Tax PlanningFischer Investment Strategies uses its expertise to identify effective tax strategies to help clients reduce, defer, and/or avoid income taxes.  Recent academic studies suggest that more than 25% of an investor’s return is lost to taxes. 

Tax Reduction

Tax Reduction can be achieved with careful tax planning.  Examples include utilizing tax-managed funds, creating a retirement plan(s), and tax loss harvesting.

Deferral

Most tax planning strategies allow individuals to defer taxes to a later time period — usually at a planned retirement date, assuming income tax rates will be lower for individuals who are no longer working. Some examples of deferring income taxes can be accomplished by investing in an IRA, retirement plan, or an annuity. 

Avoidance

The opportunities to avoid taxes are few and far between.  The IRS is not very generous; however, there are tax strategies that FIS can implement for their clients to avoid taxes.  Some of these tax strategies include asset placement, Roth IRAs, and the creation of a Bypass Trust. 

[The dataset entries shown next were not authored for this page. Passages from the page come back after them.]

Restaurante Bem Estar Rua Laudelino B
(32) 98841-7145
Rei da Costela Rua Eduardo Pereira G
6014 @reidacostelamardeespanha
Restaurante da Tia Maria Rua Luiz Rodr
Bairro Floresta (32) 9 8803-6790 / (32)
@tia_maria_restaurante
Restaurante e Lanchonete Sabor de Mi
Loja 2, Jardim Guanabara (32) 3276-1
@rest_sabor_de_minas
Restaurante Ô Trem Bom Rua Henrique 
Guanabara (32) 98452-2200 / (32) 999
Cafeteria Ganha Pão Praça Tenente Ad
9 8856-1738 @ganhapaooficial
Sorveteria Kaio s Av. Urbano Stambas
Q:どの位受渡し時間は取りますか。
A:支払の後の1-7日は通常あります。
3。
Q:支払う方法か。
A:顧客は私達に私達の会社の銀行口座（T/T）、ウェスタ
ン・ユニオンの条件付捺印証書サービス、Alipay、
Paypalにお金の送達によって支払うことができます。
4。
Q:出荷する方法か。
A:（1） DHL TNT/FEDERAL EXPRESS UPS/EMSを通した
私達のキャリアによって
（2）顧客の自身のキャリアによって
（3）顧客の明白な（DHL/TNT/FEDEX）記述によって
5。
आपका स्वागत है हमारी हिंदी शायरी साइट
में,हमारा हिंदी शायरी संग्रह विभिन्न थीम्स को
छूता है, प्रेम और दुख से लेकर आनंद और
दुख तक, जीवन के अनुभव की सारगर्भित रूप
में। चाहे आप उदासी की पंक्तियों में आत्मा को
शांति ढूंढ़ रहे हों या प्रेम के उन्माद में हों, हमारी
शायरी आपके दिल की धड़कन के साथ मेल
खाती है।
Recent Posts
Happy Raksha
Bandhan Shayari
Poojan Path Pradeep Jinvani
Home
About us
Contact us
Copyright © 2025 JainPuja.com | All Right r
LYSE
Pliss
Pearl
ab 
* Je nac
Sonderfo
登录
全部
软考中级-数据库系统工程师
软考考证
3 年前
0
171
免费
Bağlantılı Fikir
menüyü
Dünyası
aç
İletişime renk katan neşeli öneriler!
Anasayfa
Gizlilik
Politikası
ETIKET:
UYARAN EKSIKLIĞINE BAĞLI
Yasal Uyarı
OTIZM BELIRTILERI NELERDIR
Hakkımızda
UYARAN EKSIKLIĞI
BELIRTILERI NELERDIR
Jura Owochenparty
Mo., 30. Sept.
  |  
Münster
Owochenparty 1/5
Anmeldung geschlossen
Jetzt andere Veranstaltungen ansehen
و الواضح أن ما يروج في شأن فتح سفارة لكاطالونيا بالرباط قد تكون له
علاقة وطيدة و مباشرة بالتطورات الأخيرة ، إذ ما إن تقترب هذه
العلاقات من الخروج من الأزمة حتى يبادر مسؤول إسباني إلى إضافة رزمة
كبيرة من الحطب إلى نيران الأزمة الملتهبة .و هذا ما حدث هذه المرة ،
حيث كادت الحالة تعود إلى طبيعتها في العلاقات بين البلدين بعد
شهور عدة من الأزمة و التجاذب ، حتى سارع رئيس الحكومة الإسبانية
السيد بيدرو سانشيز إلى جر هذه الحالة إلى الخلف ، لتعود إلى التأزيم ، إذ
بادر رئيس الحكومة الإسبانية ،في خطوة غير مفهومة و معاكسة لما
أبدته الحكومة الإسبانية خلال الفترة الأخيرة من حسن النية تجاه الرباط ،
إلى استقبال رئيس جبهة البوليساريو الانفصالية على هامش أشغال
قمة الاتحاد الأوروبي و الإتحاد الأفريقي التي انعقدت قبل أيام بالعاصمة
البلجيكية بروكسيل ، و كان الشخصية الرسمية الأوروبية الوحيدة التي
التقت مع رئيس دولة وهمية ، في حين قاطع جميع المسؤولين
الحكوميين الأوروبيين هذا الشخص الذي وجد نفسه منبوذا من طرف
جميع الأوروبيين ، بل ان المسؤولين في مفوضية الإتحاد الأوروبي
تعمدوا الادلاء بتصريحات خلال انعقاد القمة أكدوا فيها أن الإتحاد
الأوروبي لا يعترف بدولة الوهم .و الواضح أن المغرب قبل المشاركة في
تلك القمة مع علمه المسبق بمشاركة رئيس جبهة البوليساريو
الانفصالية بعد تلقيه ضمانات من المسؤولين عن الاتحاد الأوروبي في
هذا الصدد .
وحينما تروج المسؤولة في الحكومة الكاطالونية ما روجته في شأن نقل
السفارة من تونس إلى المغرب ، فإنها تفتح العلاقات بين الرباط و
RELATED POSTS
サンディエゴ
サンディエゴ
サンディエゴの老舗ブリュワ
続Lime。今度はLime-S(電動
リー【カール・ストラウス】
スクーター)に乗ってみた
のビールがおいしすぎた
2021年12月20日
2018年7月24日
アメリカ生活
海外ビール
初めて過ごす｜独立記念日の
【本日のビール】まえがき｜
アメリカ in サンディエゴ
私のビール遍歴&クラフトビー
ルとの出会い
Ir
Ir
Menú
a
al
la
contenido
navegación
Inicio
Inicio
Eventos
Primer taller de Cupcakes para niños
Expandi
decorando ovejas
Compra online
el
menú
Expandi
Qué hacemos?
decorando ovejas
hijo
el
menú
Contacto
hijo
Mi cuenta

Social Security Optimization

FIS specializes in helping clients decide the optimal time to take Social Security benefits.  Knowing when to receive social security helps maximize benefits and improves the overall success of the financial plan.  Factors that should be considered include: age, current health, life expectancy, retirement age, spousal benefits/status, and expected inflation. 

Through a diagnostic analysis of clients’ portfolios and personal data, FIS can determine the most appropriate option for clients. 

Tax Loss Harvesting

Tax Loss Harvesting is invaluable in maximizing portfolio performance during market downturns.  This strategy allows FIS–on behalf of the client–to purposely sell (harvest) an investment(s) at a loss, based on specific parameters within a taxable account. 

Simultaneously, FIS will buy an equivalent investment in order to avoid market timing.  Thirty-one days later, FIS will buy back the same investment(s) in order to avoid the “wash sale” tax rule.   These losses can be carried forward for the duration of the client’s life.